BAY CITY, MI – Bay City enters a new era on Monday, July 1, when the city’s plan to merge its police and firefighting forces takes effect.
Cross-trained police officers will take on some firefighter duties, and Public Safety Director Michael Cecchini said he’s confident the department is prepared for the change in operations.
“We’ll be ready to meet the needs of the community. I’m confident that there are not going to be any issues,” Cecchini said.
The combined police-firefighting force was approved by city leaders in an effort to save $1.8 million in operating costs by 2017.
To that end, the merger impacts the jobs of 10 Bay City firefighters, who are being laid off effective Sunday, June 30.
Chris Reynolds is president of the union representing Bay City firefighters. He feels there are still questions about how the public safety department will operate.
“Time will tell,” said Reynolds, who admits he’s skeptical about police officers being ready to fight fires. “I hope they are.”
The city initially issued pink slips to 15 firefighters, but Reynolds said his pink slip and four others were rescinded because some firefighters retired. Those retiring include Deputy Fire Chief Gary Gasta and Fire Marshal Thomas Wieszczecinski.
The city has sent two groups of police officers through a fire training academy involving drills and simulated scenarios, confirmed John Kramer, the Monitor Township fire chief running the academy.

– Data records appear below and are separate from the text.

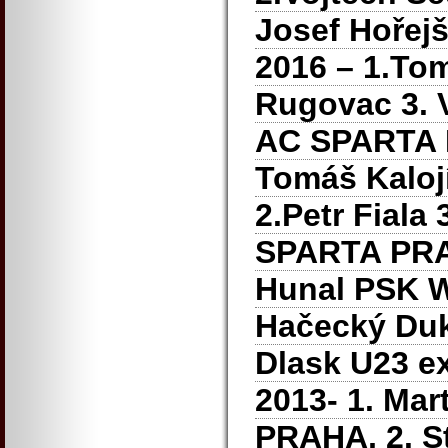
Josef Hoře
2016 – 1.Tom
Rugovac 3. V
AC SPARTA
Tomáš Kaloj
2.Petr Fiala
SPARTA PR
Hunal PSK W
Hačecký Dukl
Dlask U23 e
2013- 1. Mar
PRAHA,
2. S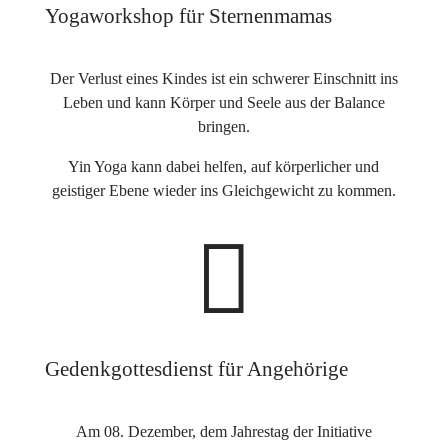
Yogaworkshop für Sternenmamas
Der Verlust eines Kindes ist ein schwerer Einschnitt ins
Leben und kann Körper und Seele aus der Balance
bringen.
Yin Yoga kann dabei helfen, auf körperlicher und
geistiger Ebene wieder ins Gleichgewicht zu kommen.

Gedenkgottesdienst für Angehörige
Am 08. Dezember, dem Jahrestag der Initiative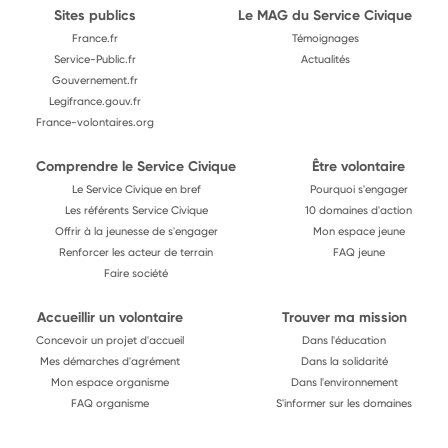
Sites publics
Le MAG du Service Civique
France.fr
Témoignages
Service-Public.fr
Actualités
Gouvernement.fr
Legifrance.gouv.fr
France-volontaires.org
Comprendre le Service Civique
Être volontaire
Le Service Civique en bref
Pourquoi s'engager
Les référents Service Civique
10 domaines d'action
Offrir à la jeunesse de s'engager
Mon espace jeune
Renforcer les acteur de terrain
FAQ jeune
Faire société
Accueillir un volontaire
Trouver ma mission
Concevoir un projet d'accueil
Dans l'éducation
Mes démarches d'agrément
Dans la solidarité
Mon espace organisme
Dans l'environnement
FAQ organisme
S'informer sur les domaines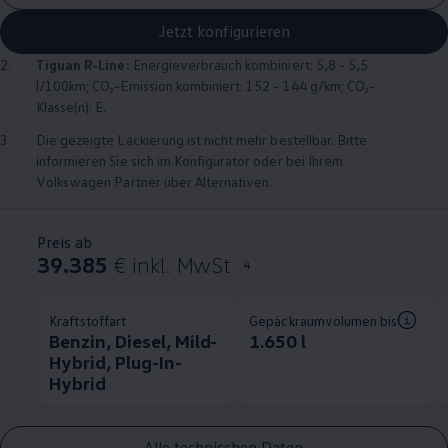
Jetzt konfigurieren
2.
Tiguan
R‑Line
:
Energieverbrauch kombiniert: 5,8 - 5,5
l/100km; CO₂-Emission kombiniert: 152 - 144 g/km; CO₂-
Klasse(n): E.
3.
Die gezeigte Lackierung ist nicht mehr bestellbar. Bitte
informieren Sie sich im Konfigurator oder bei Ihrem
Volkswagen
Partner über Alternativen.
Preis ab
39.385
€ inkl. MwSt
4
Kraftstoffart
Gepäckraumvolumen bis
Benzin, Diesel, Mild-
1.650 l
Hybrid, Plug-In-
Hybrid
Alle technischen Daten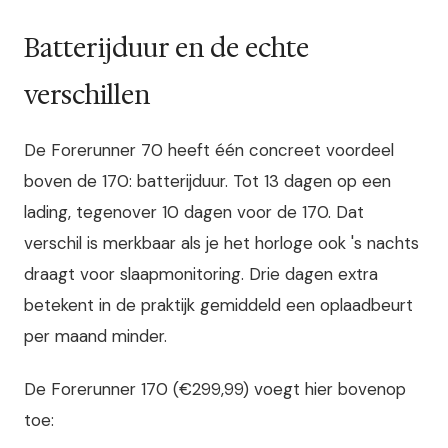
Batterijduur en de echte
verschillen
De Forerunner 70 heeft één concreet voordeel
boven de 170: batterijduur. Tot 13 dagen op een
lading, tegenover 10 dagen voor de 170. Dat
verschil is merkbaar als je het horloge ook 's nachts
draagt voor slaapmonitoring. Drie dagen extra
betekent in de praktijk gemiddeld een oplaadbeurt
per maand minder.
De Forerunner 170 (€299,99) voegt hier bovenop
toe: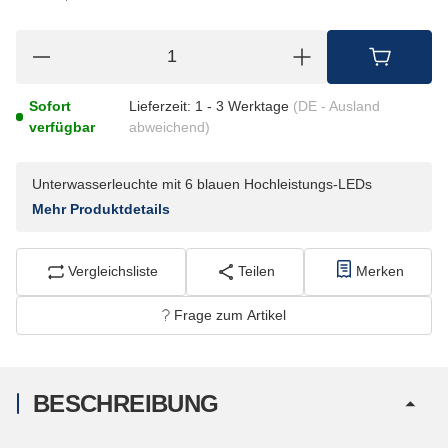
Sofort
Lieferzeit:
1 - 3 Werktage
(DE - Ausland
verfügbar
abweichend)
Unterwasserleuchte mit 6 blauen Hochleistungs-LEDs
Mehr Produktdetails
Vergleichsliste
Teilen
Merken
Frage zum Artikel
BESCHREIBUNG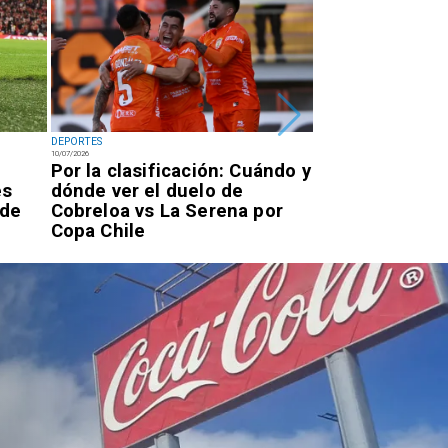
DEPORTES
DEPORTES
10/07/2026
07/07/2026
Por la clasificación: Cuándo y
Antofagastino
es
dónde ver el duelo de
Astudillo logr
 de
Cobreloa vs La Serena por
oro en los Ju
Copa Chile
Parasudameri
Valledupar 20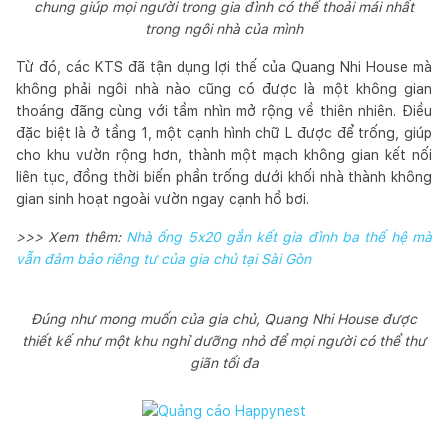
chung giúp mọi người trong gia đình có thể thoải mái nhất
trong ngôi nhà của mình
Từ đó, các KTS đã tận dụng lợi thế của Quang Nhi House mà
không phải ngôi nhà nào cũng có được là một không gian
thoáng đãng cùng với tầm nhìn mở rộng về thiên nhiên. Điều
đặc biệt là ở tầng 1, một cạnh hình chữ L được để trống, giúp
cho khu vườn rộng hơn, thành một mạch không gian kết nối
liên tục, đồng thời biến phần trống dưới khối nhà thành không
gian sinh hoạt ngoài vườn ngay cạnh hồ bơi.
>>> Xem thêm:
Nhà ống 5x20 gắn kết gia đình ba thế hệ mà
vẫn đảm bảo riêng tư của gia chủ tại Sài Gòn
Đúng như mong muốn của gia chủ, Quang Nhi House được
thiết kế như một khu nghỉ dưỡng nhỏ để mọi người có thể thư
giãn tối đa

The first dozen already went through training; the second group of 21 will graduate in November. Bay City is paying $500 per police officer for the firefighting cross-training, according to Kramer.
“They’re real aggressive with it,” Kramer said of the city. Regarding the cross-training police officers, “their academics were excellent. They had the proficiency to make it. (However), like any other firefighter, you learn on the job.”
Whether the merger is successful, “you don’t know until it’s been put into place a few years,” Kramer continued.
Bay City’s merged public safety department is bound to have approximately 80 employees. According to Public Safety Lt. Mark Turner, there will be 38 trained police officers, including the director and his deputy; 28 firefighters, including some top officials; and 11 cross-trained public safety officers.
Law enforcement officials say at least 50 municipalities across the state already have merged police and fire emergency response teams into public safety departments, including Essexville and East Grand Rapids.
Cecchini said his 2006 interview to become Bay City’s police chief warned him that such a merger could happen locally. He made sure to mention, he said, that he was accustomed to such blending of services. The trend was happening in Arizona, where he was then working.
He also served temporarily as Bay City’s fire chief in 2008 because of former Fire Chief Douglas Doefer’s retirement.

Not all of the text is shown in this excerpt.